# WHAT IS NEEDED
Scanning the entries below, copy every line that contains the word "will".

-------- EXCERPTED DATA

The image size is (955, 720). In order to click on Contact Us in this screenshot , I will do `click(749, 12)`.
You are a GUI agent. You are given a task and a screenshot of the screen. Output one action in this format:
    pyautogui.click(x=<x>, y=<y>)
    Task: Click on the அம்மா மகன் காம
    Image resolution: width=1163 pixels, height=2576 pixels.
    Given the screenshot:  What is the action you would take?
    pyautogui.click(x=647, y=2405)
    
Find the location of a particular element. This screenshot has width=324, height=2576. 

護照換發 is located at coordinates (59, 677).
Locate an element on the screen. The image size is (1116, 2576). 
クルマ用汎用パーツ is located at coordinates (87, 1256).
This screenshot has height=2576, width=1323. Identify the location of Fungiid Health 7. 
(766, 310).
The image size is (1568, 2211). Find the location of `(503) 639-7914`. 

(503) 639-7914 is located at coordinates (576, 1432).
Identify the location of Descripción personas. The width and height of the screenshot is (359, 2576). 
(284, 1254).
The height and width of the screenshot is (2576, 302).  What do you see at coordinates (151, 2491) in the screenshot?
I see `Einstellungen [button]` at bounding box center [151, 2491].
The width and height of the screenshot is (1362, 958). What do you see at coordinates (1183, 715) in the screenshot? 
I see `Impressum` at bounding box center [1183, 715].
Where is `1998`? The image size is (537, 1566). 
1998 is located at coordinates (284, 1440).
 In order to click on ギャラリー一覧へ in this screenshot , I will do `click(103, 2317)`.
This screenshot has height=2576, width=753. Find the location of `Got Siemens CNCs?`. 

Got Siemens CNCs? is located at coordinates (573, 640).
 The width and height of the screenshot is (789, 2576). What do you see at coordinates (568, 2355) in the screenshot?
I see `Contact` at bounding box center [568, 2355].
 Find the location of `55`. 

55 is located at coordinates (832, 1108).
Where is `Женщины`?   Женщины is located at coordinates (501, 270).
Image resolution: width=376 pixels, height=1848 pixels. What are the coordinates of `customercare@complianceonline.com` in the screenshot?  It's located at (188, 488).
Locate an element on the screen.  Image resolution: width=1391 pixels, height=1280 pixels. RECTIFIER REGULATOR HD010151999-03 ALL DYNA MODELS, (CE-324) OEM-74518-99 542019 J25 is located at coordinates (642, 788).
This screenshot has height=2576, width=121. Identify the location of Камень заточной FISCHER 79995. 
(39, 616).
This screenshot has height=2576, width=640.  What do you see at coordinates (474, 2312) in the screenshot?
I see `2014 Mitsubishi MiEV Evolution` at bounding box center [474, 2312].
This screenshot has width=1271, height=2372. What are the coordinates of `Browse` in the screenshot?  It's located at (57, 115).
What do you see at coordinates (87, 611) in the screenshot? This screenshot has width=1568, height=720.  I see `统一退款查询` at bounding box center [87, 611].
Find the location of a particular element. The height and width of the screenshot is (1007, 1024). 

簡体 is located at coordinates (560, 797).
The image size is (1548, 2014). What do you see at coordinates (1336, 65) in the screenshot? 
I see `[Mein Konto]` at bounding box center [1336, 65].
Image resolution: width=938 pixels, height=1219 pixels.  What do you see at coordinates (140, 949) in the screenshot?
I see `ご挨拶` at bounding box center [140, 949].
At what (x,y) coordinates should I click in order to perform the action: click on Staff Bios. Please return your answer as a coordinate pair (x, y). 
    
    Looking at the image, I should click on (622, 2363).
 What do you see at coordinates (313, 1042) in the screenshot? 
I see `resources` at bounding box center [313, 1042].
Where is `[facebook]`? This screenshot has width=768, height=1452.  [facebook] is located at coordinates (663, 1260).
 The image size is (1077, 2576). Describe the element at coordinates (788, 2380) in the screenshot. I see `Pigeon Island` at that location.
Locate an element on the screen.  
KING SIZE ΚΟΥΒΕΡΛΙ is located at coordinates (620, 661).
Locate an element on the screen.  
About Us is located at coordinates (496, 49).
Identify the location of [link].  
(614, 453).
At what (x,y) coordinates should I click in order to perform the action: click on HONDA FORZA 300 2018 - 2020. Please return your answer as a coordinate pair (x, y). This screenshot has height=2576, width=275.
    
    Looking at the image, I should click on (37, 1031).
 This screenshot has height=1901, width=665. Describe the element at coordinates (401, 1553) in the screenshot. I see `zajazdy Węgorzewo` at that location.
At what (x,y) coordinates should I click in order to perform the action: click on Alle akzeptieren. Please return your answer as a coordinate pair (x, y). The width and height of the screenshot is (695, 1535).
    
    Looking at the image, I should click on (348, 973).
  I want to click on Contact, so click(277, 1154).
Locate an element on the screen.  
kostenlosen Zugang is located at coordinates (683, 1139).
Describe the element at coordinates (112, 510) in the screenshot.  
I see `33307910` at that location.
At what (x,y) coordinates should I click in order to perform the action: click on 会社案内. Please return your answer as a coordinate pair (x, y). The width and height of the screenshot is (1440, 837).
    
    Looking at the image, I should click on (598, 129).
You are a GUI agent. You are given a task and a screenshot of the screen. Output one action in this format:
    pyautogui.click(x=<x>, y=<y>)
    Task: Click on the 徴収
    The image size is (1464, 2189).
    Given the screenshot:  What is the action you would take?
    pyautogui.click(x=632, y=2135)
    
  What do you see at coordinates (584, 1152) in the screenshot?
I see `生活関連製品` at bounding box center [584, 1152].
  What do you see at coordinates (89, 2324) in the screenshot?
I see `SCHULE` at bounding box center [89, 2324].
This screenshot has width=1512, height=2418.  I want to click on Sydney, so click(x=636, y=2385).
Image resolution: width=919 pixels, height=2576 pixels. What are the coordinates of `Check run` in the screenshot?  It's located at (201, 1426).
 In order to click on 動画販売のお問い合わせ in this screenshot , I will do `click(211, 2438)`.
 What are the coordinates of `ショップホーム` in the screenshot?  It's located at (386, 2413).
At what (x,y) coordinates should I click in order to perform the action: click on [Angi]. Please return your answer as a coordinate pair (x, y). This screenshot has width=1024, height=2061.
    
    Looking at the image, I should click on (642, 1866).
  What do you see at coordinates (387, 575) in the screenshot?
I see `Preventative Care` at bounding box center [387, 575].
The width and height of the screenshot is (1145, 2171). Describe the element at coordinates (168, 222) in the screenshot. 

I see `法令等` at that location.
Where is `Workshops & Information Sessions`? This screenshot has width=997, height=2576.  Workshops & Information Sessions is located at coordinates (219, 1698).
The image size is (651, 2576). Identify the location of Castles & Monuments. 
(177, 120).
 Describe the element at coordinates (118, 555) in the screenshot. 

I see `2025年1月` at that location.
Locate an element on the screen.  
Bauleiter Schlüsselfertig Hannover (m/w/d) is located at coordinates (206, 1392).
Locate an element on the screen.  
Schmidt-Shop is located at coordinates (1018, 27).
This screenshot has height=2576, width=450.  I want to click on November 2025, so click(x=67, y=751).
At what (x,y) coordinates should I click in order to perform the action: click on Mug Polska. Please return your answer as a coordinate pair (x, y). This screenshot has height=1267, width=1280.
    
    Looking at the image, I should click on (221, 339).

----------------

# TASK OUTPUT
The image size is (955, 720). In order to click on Contact Us in this screenshot , I will do `click(749, 12)`.
 In order to click on ギャラリー一覧へ in this screenshot , I will do `click(103, 2317)`.
 In order to click on 動画販売のお問い合わせ in this screenshot , I will do `click(211, 2438)`.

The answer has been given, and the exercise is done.